Scientists discovered 212 freshwater fish species in 2021, according to a new report by the conservation organization Shoal. At a time when we hear so much about animals going extinct, the report is a happy reminder that there are still many species as yet undiscovered by science.
“It’s fascinating that over 200 new freshwater fish species can be described in just a single year,” said Harmony Patricio, Shoal’s conservation program manager, as reported by The Guardian. “You might see this level of new discovery for organisms like plants or insects, but not really for vertebrates. It means there are still hundreds and hundreds more freshwater fish out there in the world that scientists don’t know about yet. Also, many of the newly described species have pretty unique and unexpected traits.”
The Hopliancistrus wolverine is one of the more unusual discoveries. Researchers named it after an “X-Men” character because of its hidden weapons. “This species has strong lateral curved spikes called odontodes tucked under the gill covers that can be extended to jab anything that tries to mess with them,” Patricio said. The researchers who collected Hopliancistrus wolverine sustained several finger injuries collecting this bad boy.

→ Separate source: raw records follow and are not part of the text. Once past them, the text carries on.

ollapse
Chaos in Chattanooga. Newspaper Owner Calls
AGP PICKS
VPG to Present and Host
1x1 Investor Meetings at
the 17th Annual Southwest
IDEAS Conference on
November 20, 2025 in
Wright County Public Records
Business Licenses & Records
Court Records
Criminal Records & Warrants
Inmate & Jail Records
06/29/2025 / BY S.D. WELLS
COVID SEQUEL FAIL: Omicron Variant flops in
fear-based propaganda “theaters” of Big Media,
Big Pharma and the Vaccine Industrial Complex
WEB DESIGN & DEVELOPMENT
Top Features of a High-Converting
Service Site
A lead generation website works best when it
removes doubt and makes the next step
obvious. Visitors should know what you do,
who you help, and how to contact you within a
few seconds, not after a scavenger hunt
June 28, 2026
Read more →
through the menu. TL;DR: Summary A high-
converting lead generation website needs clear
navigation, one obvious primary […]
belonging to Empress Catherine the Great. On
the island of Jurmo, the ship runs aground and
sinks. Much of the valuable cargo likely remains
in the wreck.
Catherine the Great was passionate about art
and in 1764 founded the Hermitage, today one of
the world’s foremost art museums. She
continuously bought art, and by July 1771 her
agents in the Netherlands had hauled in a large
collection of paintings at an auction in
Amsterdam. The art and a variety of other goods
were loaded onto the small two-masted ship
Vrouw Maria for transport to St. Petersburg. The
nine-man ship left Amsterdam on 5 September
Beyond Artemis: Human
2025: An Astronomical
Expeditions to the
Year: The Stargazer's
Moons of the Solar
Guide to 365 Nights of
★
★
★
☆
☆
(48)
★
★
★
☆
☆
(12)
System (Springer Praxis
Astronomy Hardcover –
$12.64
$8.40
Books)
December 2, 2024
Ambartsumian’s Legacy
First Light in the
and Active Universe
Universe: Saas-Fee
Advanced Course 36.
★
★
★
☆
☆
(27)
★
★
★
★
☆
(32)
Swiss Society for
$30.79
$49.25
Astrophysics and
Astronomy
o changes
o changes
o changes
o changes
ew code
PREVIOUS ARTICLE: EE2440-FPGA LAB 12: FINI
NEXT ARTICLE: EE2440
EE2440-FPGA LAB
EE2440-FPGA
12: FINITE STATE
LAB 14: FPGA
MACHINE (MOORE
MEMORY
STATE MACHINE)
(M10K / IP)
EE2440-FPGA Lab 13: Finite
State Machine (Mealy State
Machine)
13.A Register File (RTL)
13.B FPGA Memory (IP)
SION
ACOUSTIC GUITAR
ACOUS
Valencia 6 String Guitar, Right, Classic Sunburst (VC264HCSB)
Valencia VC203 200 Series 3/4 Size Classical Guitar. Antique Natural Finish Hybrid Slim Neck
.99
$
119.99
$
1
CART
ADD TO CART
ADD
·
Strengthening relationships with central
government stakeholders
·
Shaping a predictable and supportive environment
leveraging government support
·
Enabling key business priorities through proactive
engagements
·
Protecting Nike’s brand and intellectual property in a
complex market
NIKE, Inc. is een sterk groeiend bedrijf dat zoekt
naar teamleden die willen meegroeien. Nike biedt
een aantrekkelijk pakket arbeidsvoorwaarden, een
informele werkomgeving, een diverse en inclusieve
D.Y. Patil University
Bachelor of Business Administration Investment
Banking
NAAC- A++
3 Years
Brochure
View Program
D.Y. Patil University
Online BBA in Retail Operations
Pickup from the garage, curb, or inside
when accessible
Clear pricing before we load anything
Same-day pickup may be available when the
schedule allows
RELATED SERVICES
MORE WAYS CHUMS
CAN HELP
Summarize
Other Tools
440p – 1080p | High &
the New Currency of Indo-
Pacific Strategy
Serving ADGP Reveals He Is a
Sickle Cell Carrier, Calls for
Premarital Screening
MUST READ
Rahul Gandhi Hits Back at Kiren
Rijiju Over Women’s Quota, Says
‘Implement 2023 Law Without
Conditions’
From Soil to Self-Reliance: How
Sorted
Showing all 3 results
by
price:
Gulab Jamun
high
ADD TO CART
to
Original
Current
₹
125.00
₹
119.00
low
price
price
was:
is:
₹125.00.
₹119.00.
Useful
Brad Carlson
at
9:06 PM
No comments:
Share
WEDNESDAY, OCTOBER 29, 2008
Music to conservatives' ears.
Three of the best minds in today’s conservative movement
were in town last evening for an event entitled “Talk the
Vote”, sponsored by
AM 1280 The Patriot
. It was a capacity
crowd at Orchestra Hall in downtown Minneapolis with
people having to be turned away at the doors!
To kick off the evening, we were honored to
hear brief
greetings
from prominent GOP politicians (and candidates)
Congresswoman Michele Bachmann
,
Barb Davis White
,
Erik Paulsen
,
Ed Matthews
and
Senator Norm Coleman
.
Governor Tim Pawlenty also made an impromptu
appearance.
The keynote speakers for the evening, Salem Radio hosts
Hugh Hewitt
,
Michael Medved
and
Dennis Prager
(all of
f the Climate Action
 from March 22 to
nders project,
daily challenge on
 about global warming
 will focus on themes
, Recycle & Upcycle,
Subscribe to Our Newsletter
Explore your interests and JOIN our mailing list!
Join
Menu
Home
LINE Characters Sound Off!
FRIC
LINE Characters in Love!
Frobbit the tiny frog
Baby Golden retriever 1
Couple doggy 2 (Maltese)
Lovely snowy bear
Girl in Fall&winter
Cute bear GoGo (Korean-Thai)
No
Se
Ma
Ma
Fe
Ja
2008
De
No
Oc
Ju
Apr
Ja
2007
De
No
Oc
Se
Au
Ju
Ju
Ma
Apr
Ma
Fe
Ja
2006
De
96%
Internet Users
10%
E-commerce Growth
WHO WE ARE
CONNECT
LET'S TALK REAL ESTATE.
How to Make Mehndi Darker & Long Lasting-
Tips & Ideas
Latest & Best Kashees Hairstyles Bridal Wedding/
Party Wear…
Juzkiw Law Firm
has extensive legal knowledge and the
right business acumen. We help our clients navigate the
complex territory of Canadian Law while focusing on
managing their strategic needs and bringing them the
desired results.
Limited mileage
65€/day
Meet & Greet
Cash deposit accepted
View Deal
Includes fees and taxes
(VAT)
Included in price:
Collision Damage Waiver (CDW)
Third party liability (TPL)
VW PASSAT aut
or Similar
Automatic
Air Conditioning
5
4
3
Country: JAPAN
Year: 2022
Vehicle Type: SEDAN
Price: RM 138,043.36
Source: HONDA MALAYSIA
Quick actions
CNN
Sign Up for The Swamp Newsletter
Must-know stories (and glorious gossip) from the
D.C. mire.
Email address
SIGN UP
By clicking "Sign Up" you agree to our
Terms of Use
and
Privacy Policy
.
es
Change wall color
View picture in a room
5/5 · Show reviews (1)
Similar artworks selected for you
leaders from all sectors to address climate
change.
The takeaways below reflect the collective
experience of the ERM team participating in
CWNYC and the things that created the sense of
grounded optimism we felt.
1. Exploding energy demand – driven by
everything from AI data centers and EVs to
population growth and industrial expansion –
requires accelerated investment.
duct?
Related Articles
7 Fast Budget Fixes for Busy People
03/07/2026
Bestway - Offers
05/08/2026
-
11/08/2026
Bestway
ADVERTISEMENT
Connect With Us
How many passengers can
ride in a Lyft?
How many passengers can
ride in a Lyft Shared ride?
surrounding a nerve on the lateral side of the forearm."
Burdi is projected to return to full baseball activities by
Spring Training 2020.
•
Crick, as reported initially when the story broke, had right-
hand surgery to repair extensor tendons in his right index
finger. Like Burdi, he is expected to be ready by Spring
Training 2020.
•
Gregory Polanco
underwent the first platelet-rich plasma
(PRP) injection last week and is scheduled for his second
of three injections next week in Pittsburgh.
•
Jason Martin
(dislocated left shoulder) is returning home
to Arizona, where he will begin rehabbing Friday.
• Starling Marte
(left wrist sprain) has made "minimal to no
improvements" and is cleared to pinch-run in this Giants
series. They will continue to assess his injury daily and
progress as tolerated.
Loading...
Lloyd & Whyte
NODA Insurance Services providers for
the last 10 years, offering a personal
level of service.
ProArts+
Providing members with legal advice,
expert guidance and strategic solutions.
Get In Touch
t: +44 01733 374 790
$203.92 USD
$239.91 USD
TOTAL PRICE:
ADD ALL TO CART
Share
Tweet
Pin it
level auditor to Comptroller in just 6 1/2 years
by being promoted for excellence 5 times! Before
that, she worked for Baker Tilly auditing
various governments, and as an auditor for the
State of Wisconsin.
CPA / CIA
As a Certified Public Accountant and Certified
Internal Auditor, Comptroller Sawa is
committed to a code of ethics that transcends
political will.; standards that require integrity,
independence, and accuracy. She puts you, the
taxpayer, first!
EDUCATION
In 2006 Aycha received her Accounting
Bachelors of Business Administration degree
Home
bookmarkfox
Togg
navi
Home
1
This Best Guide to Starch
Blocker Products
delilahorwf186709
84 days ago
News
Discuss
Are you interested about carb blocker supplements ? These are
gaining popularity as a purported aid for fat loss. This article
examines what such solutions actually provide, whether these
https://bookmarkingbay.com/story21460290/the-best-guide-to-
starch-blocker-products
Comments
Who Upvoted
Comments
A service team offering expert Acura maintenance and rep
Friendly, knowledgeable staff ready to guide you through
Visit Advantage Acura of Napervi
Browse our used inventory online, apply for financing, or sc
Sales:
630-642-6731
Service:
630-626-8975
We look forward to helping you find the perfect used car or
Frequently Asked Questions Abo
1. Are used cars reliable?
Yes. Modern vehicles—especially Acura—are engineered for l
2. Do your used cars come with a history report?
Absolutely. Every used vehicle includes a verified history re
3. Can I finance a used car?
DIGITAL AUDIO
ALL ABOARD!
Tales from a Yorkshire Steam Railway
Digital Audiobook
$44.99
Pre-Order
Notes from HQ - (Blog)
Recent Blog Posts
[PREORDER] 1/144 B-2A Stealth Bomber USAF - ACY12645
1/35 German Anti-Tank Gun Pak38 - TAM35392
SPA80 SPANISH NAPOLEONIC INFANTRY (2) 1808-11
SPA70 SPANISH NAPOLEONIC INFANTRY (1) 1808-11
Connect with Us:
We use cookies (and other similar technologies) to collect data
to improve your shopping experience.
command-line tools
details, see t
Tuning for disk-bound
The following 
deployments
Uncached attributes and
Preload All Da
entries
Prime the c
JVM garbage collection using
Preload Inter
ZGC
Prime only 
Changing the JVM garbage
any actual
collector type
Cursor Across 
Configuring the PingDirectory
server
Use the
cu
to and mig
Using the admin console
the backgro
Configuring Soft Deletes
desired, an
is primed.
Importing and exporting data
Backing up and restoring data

Scientists were also excited about a blind swamp eel discovered in a Mumbai well. Naturalist Tejas Thackeray, one of the team members who discovered the eel, announced it to the world in an Instagram post last year. “Pleased to introduce you to a species we collected a few years ago and worked on throughout the pandemic. A journey full of ups and downs, and today it finally gets to see the light of day. Presenting a new blind hypogean freshwater eel from my city – Rakthamichtys mumba – the Mumbai blind eel!” the post read.
While the new report joyously announces newly discovered species, freshwater fish, in general, are facing pollution, overfishing, habitat loss and impacts from invasive species. Patricio wants people to be aware of the biodiversity crisis we’re facing while getting excited about the newly identified fish. “Hopefully, they’ll be motivated to support conservation efforts and encourage their governments to do more,” she said.